- AVAILABLE DATA:
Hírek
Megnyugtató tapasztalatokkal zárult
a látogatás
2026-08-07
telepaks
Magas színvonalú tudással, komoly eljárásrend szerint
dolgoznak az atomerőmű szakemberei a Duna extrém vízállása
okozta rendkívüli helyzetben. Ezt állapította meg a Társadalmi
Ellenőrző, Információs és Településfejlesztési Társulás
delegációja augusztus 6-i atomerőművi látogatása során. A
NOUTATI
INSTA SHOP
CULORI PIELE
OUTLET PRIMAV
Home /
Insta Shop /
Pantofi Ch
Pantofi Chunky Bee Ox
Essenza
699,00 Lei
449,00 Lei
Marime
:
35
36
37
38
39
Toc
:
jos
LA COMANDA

==

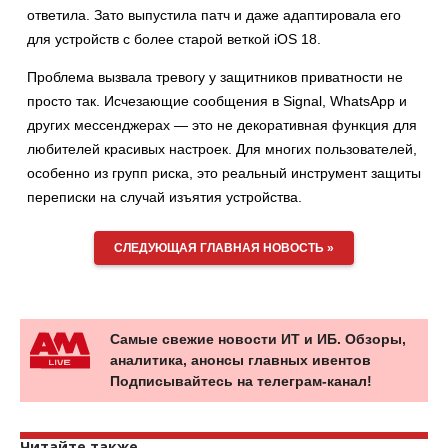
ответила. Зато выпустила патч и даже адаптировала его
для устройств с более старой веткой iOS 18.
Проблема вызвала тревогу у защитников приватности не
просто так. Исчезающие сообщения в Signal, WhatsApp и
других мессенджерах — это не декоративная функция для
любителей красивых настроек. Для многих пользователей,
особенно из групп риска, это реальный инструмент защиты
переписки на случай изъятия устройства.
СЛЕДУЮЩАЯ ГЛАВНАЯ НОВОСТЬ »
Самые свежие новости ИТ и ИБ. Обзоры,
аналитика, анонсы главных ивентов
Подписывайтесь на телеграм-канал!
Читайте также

- ASSIGNMENT: Your answer should be the lines of the listing above between the line holding "аналитика, анонсы главных ивентов" and the line holding "Читайте также", inclusive, restated word for word and alone.

- ANSWER TO THIS TASK:
аналитика, анонсы главных ивентов
Подписывайтесь на телеграм-канал!
Читайте также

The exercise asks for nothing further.